┌────────

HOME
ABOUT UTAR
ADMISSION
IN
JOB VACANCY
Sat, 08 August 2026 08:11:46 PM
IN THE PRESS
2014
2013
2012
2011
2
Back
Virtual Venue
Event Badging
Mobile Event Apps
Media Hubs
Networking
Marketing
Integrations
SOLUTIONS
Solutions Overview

└────────
┌────────

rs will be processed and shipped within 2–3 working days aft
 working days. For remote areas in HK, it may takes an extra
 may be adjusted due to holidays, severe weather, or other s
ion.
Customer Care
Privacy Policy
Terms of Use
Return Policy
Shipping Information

└────────
┌────────

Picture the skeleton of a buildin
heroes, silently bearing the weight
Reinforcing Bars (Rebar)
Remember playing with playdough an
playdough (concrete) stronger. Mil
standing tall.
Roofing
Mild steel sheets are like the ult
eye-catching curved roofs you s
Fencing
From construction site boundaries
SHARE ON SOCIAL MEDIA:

└────────

Taking the entries above, write out exactly each line from the one holding "standing tall." to the one holding "SHARE ON SOCIAL", both included, and stop there.

standing tall.
Roofing
Mild steel sheets are like the ult
eye-catching curved roofs you s
Fencing
From construction site boundaries
SHARE ON SOCIAL MEDIA:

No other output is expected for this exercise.